Stored data entries:
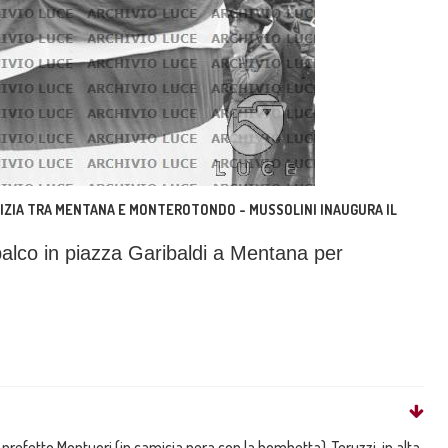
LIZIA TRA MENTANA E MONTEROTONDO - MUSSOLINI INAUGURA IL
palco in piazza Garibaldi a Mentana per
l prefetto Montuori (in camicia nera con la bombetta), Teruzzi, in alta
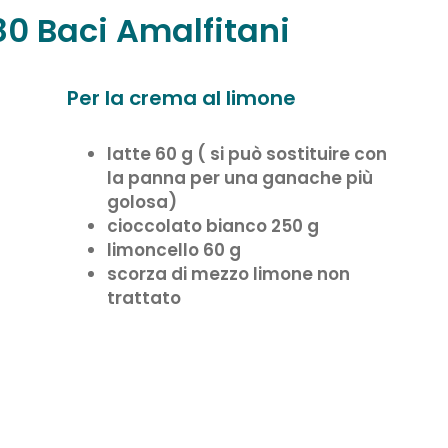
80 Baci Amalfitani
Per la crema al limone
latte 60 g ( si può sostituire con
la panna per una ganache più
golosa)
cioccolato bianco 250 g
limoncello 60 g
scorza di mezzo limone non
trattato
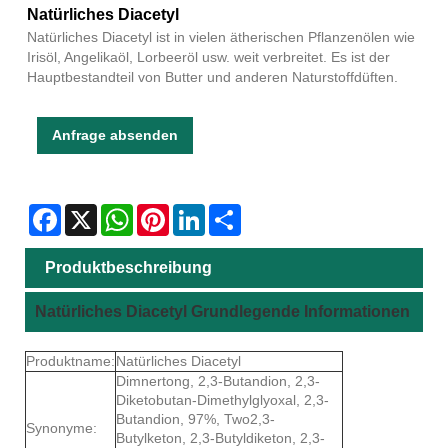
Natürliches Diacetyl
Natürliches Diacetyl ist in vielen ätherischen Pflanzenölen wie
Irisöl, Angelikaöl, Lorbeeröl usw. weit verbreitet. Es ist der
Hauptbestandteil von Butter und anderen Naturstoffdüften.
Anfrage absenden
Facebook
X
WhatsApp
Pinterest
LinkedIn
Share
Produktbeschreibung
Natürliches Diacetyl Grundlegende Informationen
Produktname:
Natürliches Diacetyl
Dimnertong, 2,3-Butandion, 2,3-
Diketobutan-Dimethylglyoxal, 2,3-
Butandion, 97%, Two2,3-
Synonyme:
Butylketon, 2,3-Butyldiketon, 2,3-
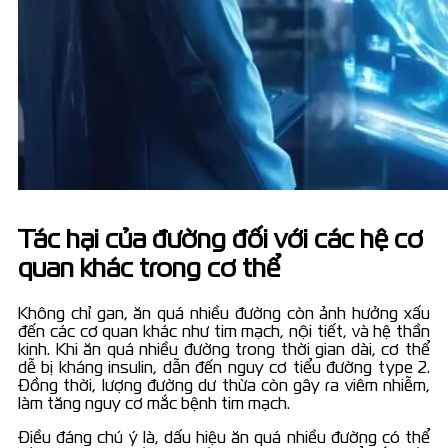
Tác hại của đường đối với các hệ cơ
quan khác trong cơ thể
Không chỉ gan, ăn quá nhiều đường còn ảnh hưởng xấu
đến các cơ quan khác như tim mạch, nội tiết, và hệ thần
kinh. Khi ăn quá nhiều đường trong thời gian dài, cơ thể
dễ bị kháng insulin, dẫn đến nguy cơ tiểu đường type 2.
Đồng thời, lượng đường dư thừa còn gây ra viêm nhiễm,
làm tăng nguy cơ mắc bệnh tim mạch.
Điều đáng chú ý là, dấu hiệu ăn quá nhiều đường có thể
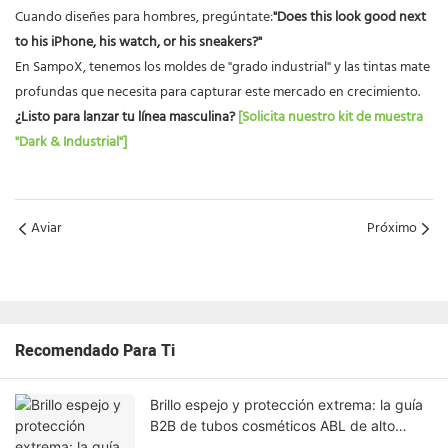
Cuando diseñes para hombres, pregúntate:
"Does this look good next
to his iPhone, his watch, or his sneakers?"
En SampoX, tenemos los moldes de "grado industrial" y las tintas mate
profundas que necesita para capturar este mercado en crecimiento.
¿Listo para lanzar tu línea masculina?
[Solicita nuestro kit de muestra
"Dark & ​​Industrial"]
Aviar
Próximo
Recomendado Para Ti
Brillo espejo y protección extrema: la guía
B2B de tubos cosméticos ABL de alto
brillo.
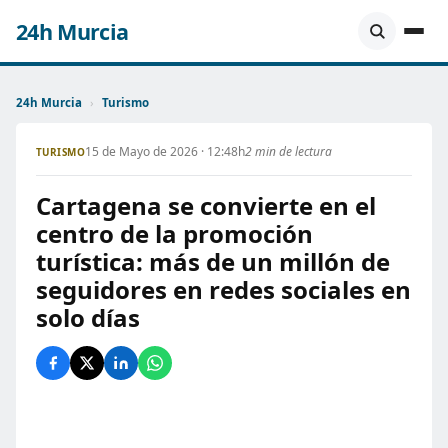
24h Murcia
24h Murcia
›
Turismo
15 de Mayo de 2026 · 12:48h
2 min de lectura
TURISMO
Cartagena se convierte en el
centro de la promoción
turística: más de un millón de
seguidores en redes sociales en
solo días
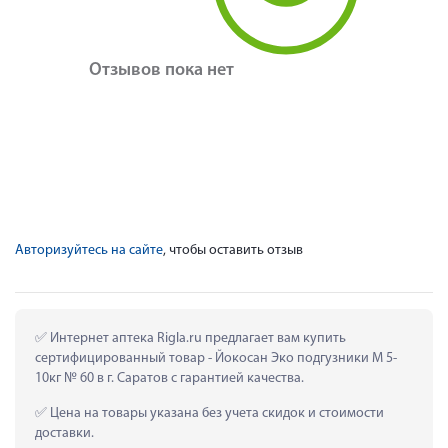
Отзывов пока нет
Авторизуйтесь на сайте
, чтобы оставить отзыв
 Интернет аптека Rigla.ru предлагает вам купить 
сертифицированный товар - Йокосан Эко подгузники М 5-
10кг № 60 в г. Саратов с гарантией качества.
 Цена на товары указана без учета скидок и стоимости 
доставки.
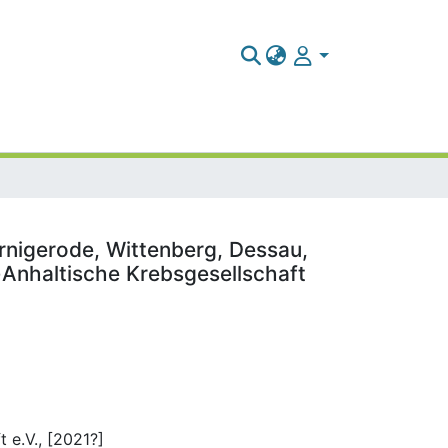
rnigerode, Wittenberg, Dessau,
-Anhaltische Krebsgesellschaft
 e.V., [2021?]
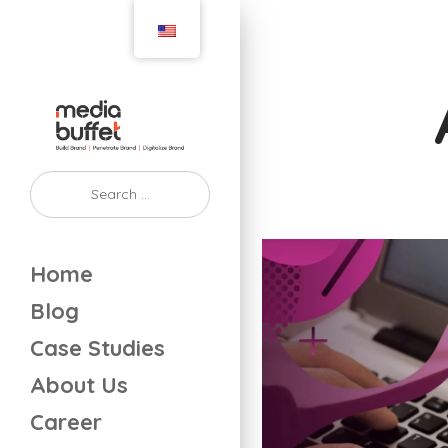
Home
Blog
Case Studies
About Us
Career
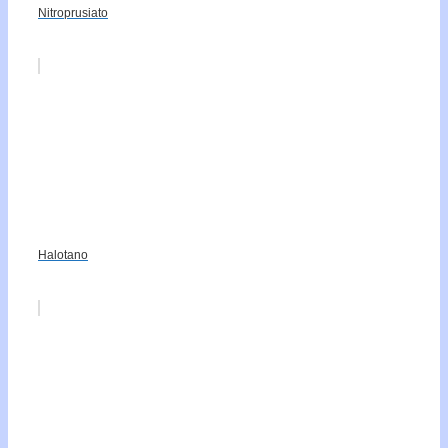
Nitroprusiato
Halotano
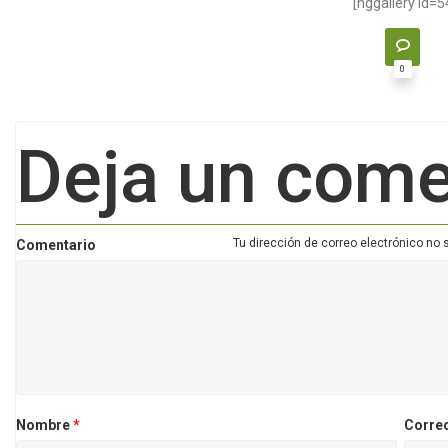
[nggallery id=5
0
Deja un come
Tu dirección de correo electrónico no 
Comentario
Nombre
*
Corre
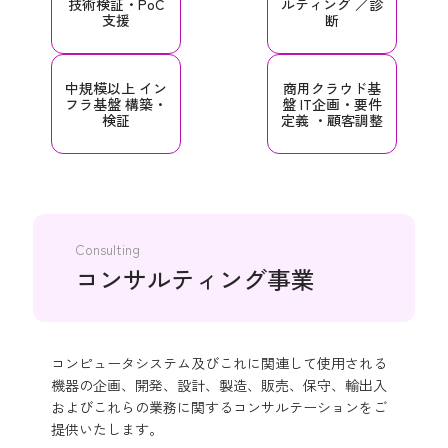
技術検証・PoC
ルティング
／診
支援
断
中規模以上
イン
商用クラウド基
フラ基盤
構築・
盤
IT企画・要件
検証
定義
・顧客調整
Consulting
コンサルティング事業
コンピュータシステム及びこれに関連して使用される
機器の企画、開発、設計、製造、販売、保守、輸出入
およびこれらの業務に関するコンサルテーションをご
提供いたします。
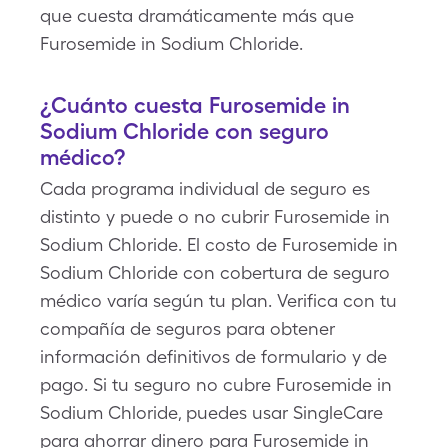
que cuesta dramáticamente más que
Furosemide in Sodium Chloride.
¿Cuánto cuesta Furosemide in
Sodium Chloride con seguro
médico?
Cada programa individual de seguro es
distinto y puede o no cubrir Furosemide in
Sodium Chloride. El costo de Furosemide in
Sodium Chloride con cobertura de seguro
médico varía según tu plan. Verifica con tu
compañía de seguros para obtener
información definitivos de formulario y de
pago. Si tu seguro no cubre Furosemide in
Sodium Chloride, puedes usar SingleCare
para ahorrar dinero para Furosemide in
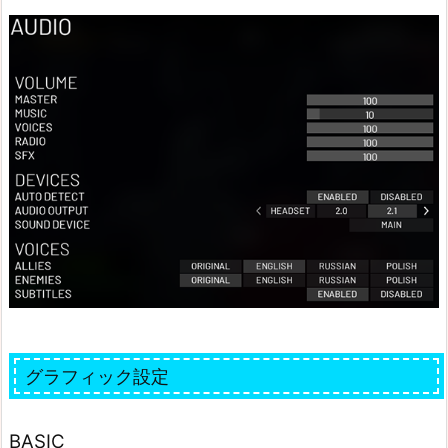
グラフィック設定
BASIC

◆ TASK PROMPT: Take the lines above from the top of the records through the one with "Отзывов пока нет" and repeat them exactly, without any pictures.

◆ WRITTEN SOLUTION:
LIZIA TRA MENTANA E MONTEROTONDO - MUSSOLINI INAUGURA IL
palco in piazza Garibaldi a Mentana per
l prefetto Montuori (in camicia nera con la bombetta), Teruzzi, in alta
80 Baci Amalfitani
Per la crema al limone
latte 60 g ( si può sostituire con
la panna per una ganache più
golosa)
cioccolato bianco 250 g
limoncello 60 g
scorza di mezzo limone non
trattato
Natürliches Diacetyl
Natürliches Diacetyl ist in vielen ätherischen Pflanzenölen wie
Irisöl, Angelikaöl, Lorbeeröl usw. weit verbreitet. Es ist der
Hauptbestandteil von Butter und anderen Naturstoffdüften.
Anfrage absenden
Facebook
X
WhatsApp
Pinterest
LinkedIn
Share
Produktbeschreibung
Natürliches Diacetyl Grundlegende Informationen
Produktname:
Natürliches Diacetyl
Dimnertong, 2,3-Butandion, 2,3-
Diketobutan-Dimethylglyoxal, 2,3-
Butandion, 97%, Two2,3-
Synonyme:
Butylketon, 2,3-Butyldiketon, 2,3-
Tác hại của đường đối với các hệ cơ
quan khác trong cơ thể
Không chỉ gan, ăn quá nhiều đường còn ảnh hưởng xấu
đến các cơ quan khác như tim mạch, nội tiết, và hệ thần
kinh. Khi ăn quá nhiều đường trong thời gian dài, cơ thể
dễ bị kháng insulin, dẫn đến nguy cơ tiểu đường type 2.
Đồng thời, lượng đường dư thừa còn gây ra viêm nhiễm,
làm tăng nguy cơ mắc bệnh tim mạch.
Điều đáng chú ý là, dấu hiệu ăn quá nhiều đường có thể
Cuando diseñes para hombres, pregúntate:
"Does this look good next
to his iPhone, his watch, or his sneakers?"
En SampoX, tenemos los moldes de "grado industrial" y las tintas mate
profundas que necesita para capturar este mercado en crecimiento.
¿Listo para lanzar tu línea masculina?
[Solicita nuestro kit de muestra
"Dark & ​​Industrial"]
Aviar
Próximo
Recomendado Para Ti
Brillo espejo y protección extrema: la guía
B2B de tubos cosméticos ABL de alto
brillo.
24h Murcia
24h Murcia
›
Turismo
15 de Mayo de 2026 · 12:48h
2 min de lectura
TURISMO
Cartagena se convierte en el
centro de la promoción
turística: más de un millón de
seguidores en redes sociales en
solo días
Отзывов пока нет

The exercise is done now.